[Problem to work on]: Start at the line in the entries below that contains "свежего устройства япо", stop at the line that contains "огромный запас игр со Sw", and output exactly the lines in that span, both ends included.
Records provided Block Start
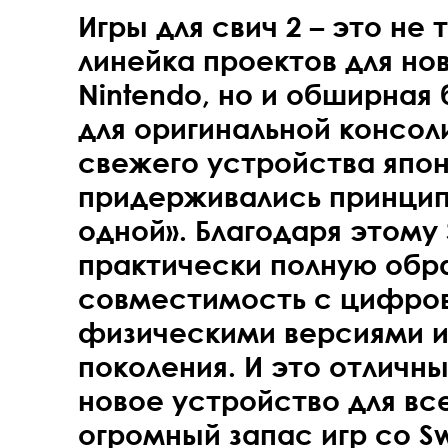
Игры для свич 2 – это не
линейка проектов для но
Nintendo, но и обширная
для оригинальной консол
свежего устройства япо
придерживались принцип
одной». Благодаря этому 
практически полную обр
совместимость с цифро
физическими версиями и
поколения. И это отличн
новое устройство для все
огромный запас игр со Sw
Records provided Block End
Records provided Block Start
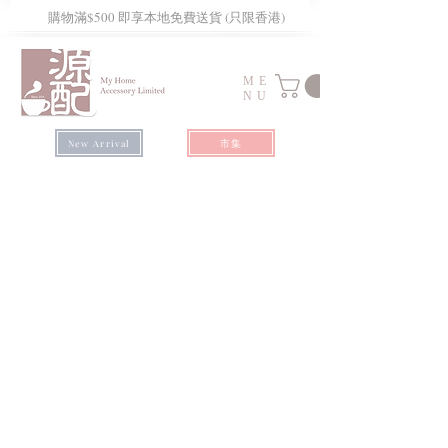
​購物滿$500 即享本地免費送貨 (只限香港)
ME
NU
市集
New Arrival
Records provided Block End
[Exercise response]:
свежего устройства япо
придерживались принцип
одной». Благодаря этому 
практически полную обр
совместимость с цифро
физическими версиями и
поколения. И это отличн
новое устройство для все
огромный запас игр со Sw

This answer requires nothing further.